(PROVIDED RECORDS)

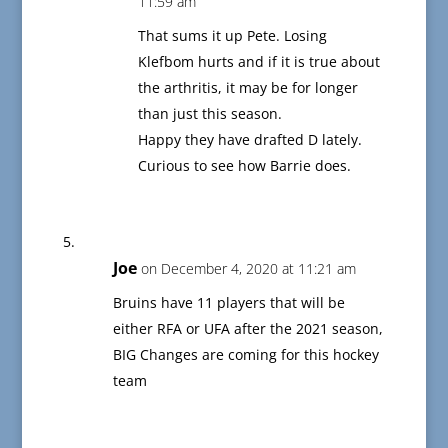
11:59 am
That sums it up Pete. Losing
Klefbom hurts and if it is true about
the arthritis, it may be for longer
than just this season.
Happy they have drafted D lately.
Curious to see how Barrie does.
Joe
on December 4, 2020 at 11:21 am
Bruins have 11 players that will be
either RFA or UFA after the 2021 season,
BIG Changes are coming for this hockey
team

(End PROVIDED RECORDS)

### PROBLEM TO SOLVE
Each line from the one holding "Curious to see how Barrie does." to the end of the data above goes into the answer exactly as written, and no other line does.

### TASK RESULT
Curious to see how Barrie does.
Joe
on December 4, 2020 at 11:21 am
Bruins have 11 players that will be
either RFA or UFA after the 2021 season,
BIG Changes are coming for this hockey
team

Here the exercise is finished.